The swamp eels (also written "swamp-eels") are a family (Synbranchidae) of freshwater eel-like fishes of the tropics and subtropics. Most species are able to breathe air and typically live in marshes, ponds and damp places, sometimes burying themselves in the mud if the water source dries up. They have various adaptations to suit this lifestyle; they are long and slender, they lack pectoral and pelvic fins, and their dorsal and anal fins are vestigial, making them limbless vertebrates. They lack scales and a swimbladder, and their gills open on the throat in a slit or pore. Oxygen can be absorbed through the lining of the mouth and pharynx, which is rich in blood vessels and acts as a "lung".

Although adult swamp eels have virtually no fins, the larvae have large pectoral fins which they use to fan water over their bodies, thus ensuring gas exchange before their adult breathing apparatus develops. When about two weeks old they shed these fins and assume the adult form. Most species of swamp eel are hermaphrodite, starting life as females and later changing to males, though some individuals start life as males and do not change sex.
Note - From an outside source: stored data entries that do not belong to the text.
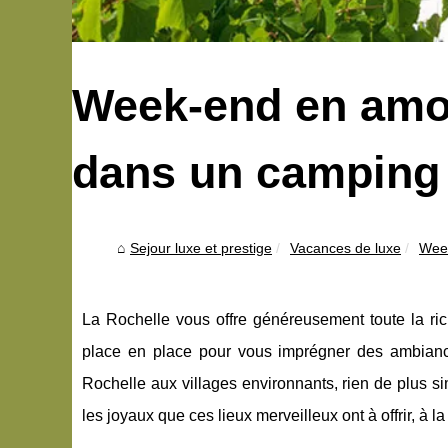
Week-end en amo
dans un camping 
Sejour luxe et prestige
Vacances de luxe
Week
La Rochelle vous offre généreusement toute la ric
place en place pour vous imprégner des ambiance
Rochelle aux villages environnants, rien de plus s
les joyaux que ces lieux merveilleux ont à offrir, à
In the Jiangnan region of China, swamp eels are eaten as a delicacy, usually cooked as part of a stir-fry or casserole.

It is known as Kusia (কুচিয়া) in Assam and Bangladesh. It is considered a delicacy and cooked with curry as part of Assamese cuisine.

==Description==

The marbled swamp eel, Synbranchus marmoratus, has been recorded at up to 150 cm in length, while the Bombay swamp eel, Monopterus indicus, reaches no more than 8.5 cm.
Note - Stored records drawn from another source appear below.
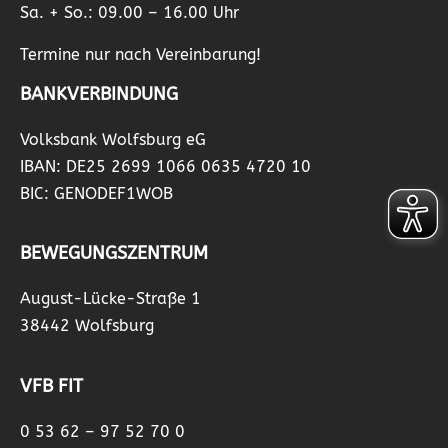
Sa. + So.: 09.00 – 16.00 Uhr
Termine nur nach Vereinbarung!
BANKVERBINDUNG
Volksbank Wolfsburg eG
IBAN: DE25 2699 1066 0635 4720 10
BIC: GENODEF1WOB
BEWEGUNGSZENTRUM
August-Lücke-Straße 1
38442 Wolfsburg
VFB FIT
0 53 62 – 97 52 70 0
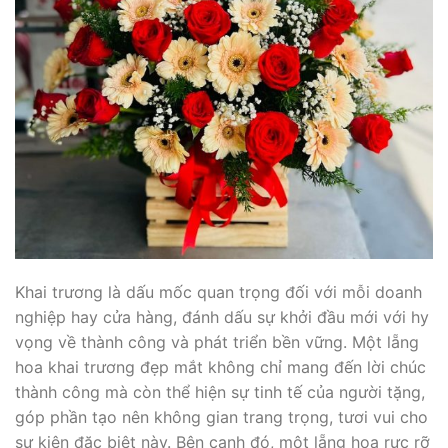
Khai trương là dấu mốc quan trọng đối với mỗi doanh
nghiệp hay cửa hàng, đánh dấu sự khởi đầu mới với hy
vọng về thành công và phát triển bền vững. Một lẵng
hoa khai trương đẹp mắt không chỉ mang đến lời chúc
thành công mà còn thể hiện sự tinh tế của người tặng,
góp phần tạo nên không gian trang trọng, tươi vui cho
sự kiện đặc biệt này. Bên cạnh đó, một lẵng hoa rực rỡ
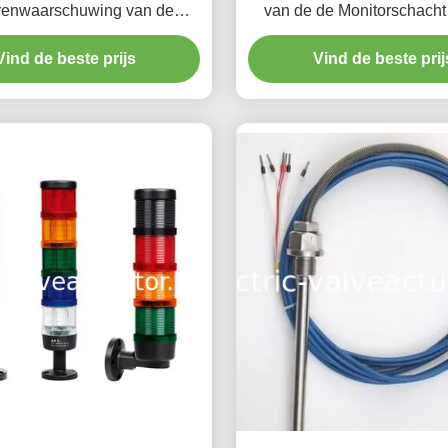
renwaarschuwing van de
van de de Monitorschacht
eidsindicator Efficiënte
Controleapparaat Asverplaa
Vind de beste prijs
Hydraulische Generator 
Vind de beste prij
Swamp eels are almost entirely finless; the pectoral and pelvic fins are absent, the dorsal and anal fins are vestigial, reduced to rayless ridges, and the caudal fin ranges from small to absent, depending on species. Almost all of the species lack scales. The eyes are small, and in some cave-dwelling species, they are beneath the skin, so the fish is blind. The gill membranes are fused, and the gill opening is either a slit or pore underneath the throat. The swim bladder and ribs are also absent. These are all believed to be adaptations for burrowing into soft mud during periods of drought, and swamp eels are often found in the mud underneath a dried-up pond.

Most of the species can breathe air, allowing them to survive in low-oxygenated water, and to migrate overland between ponds on wet nights. The linings of the mouth and pharynx are highly vascularised, acting as primitive but efficient lungs. Although swamp eels are not themselves related to amphibians, this lifestyle may well resemble those of the fish from which the land animals evolved during the Devonian period.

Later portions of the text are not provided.